Fwd: django Views bug /PERFORMACE ISSUE

Jassin MEKNASSI

unread,

Mar 10, 2010, 12:40:14 PM3/10/10

to ibm...@googlegroups.com

Begin forwarded message:

From: Jassin MEKNASSI <jassin....@gmail.com>
Date: March 8, 2010 11:13:56 PM EST
To: Rahul Priyadarshi2 <rahul.pr...@in.ibm.com>
Cc: Ambrish Bhargava1 <abha...@in.ibm.com>, Mario Ds Briggs <mario....@in.ibm.com>, Abhigyan Agrawal1 <abhigyan...@in.ibm.com>
Subject: Re: django Views bug /PERFORMACE ISSUE

Hi,

I upgraded from 9,5 to 9.7 but there is still no improvement.

thnks for any suggestion

Regards,

Jassin

On Mar 4, 2010, at 2:17 PM, Jassin MEKNASSI wrote:

hi Rahul,

I copied the file to Library/Python/2.6/site-packages/ibm_db-1.0-py2.6-macosx-10.6-universal.egg/
delete all the pyc files
Unfortunately this still takes forever: 2037.1454041 seconds

For all the version of ibm_db_dbi.py i get:

/Library/Python/2.6/site-packages/ibm_db-1.0-py2.6-macosx-10.6-universal.egg/ibm_db_dbi.py:25: DeprecationWarning: the sets module is deprecated
from sets import ImmutableSet

On Mar 4, 2010, at 1:25 AM, Rahul Priyadarshi2 wrote:

Hi Jassin:
pleased find the attached ibm_db_dbi.py wrapper below. Replace existing ibm_db_dbi.py with this one (at location '../site-packages/ibm_db.py2.x-xxx.egg/').

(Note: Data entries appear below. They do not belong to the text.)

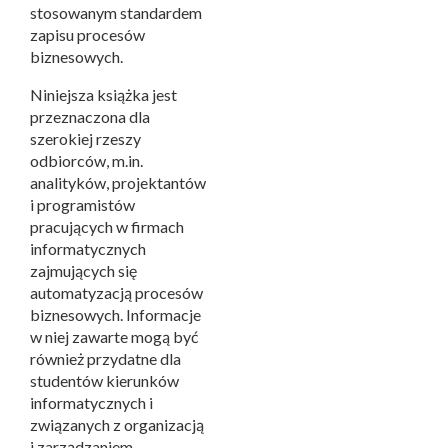
stosowanym standardem
zapisu procesów
biznesowych.
Niniejsza książka jest
przeznaczona dla
szerokiej rzeszy
odbiorców, m.in.
analityków, projektantów
i programistów
pracujących w firmach
informatycznych
zajmujących się
automatyzacją procesów
biznesowych. Informacje
w niej zawarte mogą być
również przydatne dla
studentów kierunków
informatycznych i
związanych z organizacją
i zarządzaniem.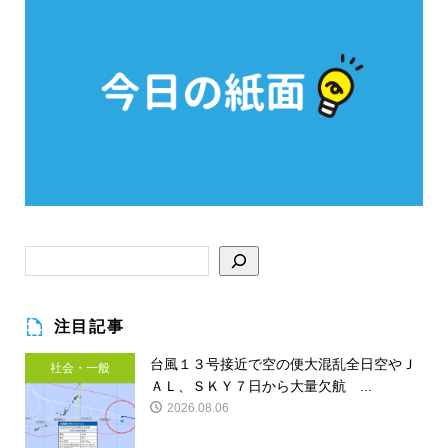
注目記事
台風１３号接近で空の便大混乱全日空やＪ
社会・一般
ＡＬ、ＳＫＹ７日から大量欠航 ...
2026.08.06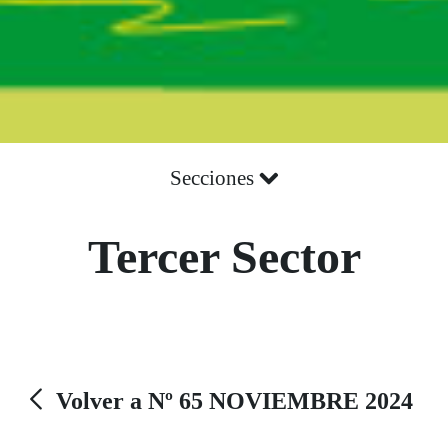
Secciones
Tercer Sector
Volver a Nº 65 NOVIEMBRE 2024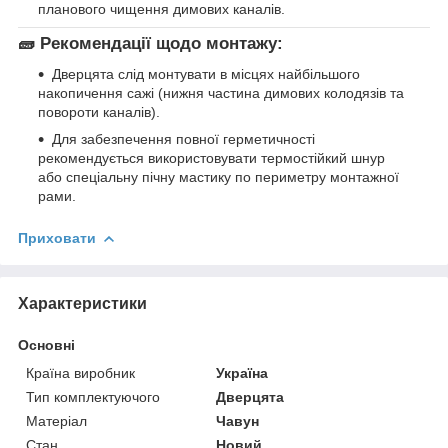
планового чищення димових каналів.
🧱 Рекомендації щодо монтажу:
Дверцята слід монтувати в місцях найбільшого
накопичення сажі (нижня частина димових колодязів та
повороти каналів).
Для забезпечення повної герметичності
рекомендується використовувати термостійкий шнур
або спеціальну пічну мастику по периметру монтажної
рами.
Приховати
Характеристики
Основні
Країна виробник
Україна
Тип комплектуючого
Дверцята
Матеріал
Чавун
Стан
Новий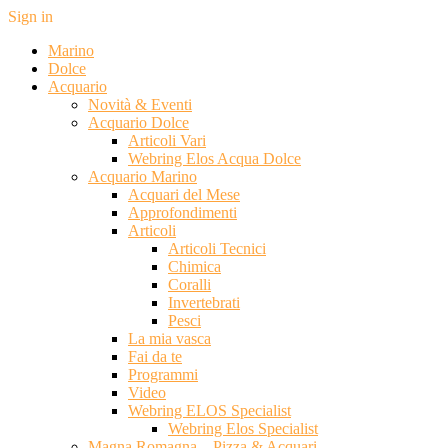
Sign in
Marino
Dolce
Acquario
Novità & Eventi
Acquario Dolce
Articoli Vari
Webring Elos Acqua Dolce
Acquario Marino
Acquari del Mese
Approfondimenti
Articoli
Articoli Tecnici
Chimica
Coralli
Invertebrati
Pesci
La mia vasca
Fai da te
Programmi
Video
Webring ELOS Specialist
Webring Elos Specialist
Magna Romagna – Pizza & Acquari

Try same testing to this wrapper and let me know how much time now it takes.

Thanks & Regards,
Rahul Priyadarshi
System Software Engineer
Open Source - Common AD
India Software Labs - IBM India Pvt Ltd.
Tel(Off) +91 80-402-55240
Tel(Mob) +91 9916422069

Office Addr • D2. First Floor. • Manyata Embassy Business Park • Outer Ring Road, Nagavara • Bangalore: 560 045 •

Jassin MEKNASSI <jmek...@me.com>
02/03/2010 20:54

To
Rahul Priyadarshi2/India/IBM@IBMIN

cc

Subject
Re: django Views bug /PERFORMACE ISSUE

takes forever 1863.21640682 seconds :(

thnks

On Mar 2, 2010, at 1:04 AM, Rahul Priyadarshi2 wrote:

You are not using ibm_db_dbi wrapper in correct way.
Please try it as below and let me know how much time it is taking.

$ import ibm_db_dbi
$ import time
$
$ t1 = time.time()
$ conn = ibm_db_dbi.connect('node', 'user', 'pwd')
$ cur = conn.cursor()
$ sql="select sheet_id,name from nativefiles.sheetnames"
$ cur.execute(sql)
$ row = cur.fetchone()
$ wile row:
$ print row[1]
$ row = cur.fetchone()
$ elapsed = time.time() - t1
$ print elapsed

Thanks & Regards,
Rahul Priyadarshi
System Software Engineer
Open Source - Common AD
India Software Labs - IBM India Pvt Ltd.
Tel(Off) +91 80-402-55240
Tel(Mob) +91 9916422069

Office Addr • D2. First Floor. • Manyata Embassy Business Park • Outer Ring Road, Nagavara • Bangalore: 560 045 •

Jassin MEKNASSI <jassin....@googlemail.com>
01/03/2010 22:47

To
Rahul Priyadarshi2/India/IBM@IBMIN

cc
Jassin MEKNASSI <jassin....@googlemail.com>

Subject
Re: django Views bug /PERFORMACE ISSUE

Using ibm_db_dbi is as fast as using ibm_db
since i have never user dbi before i will paste the code i used to compare all the different modules (ibm_db,ibm_db_dbi,sqlalchemy and django):

TABLE has 15951 rows : DDL is
CREATE TABLE NATIVEFILES.SHEETNAMES (
SHEET_ID INTEGER NOT NULL,
NAME VARCHAR(50) NOT NULL,
PRIMARY KEY (SHEET_ID)
);

IBM_DB_DBI

import ibm_db_dbi
import time

t1 = time.time()
ibm_db_conn = ibm_db_dbi.connect('node', 'user', 'pwd')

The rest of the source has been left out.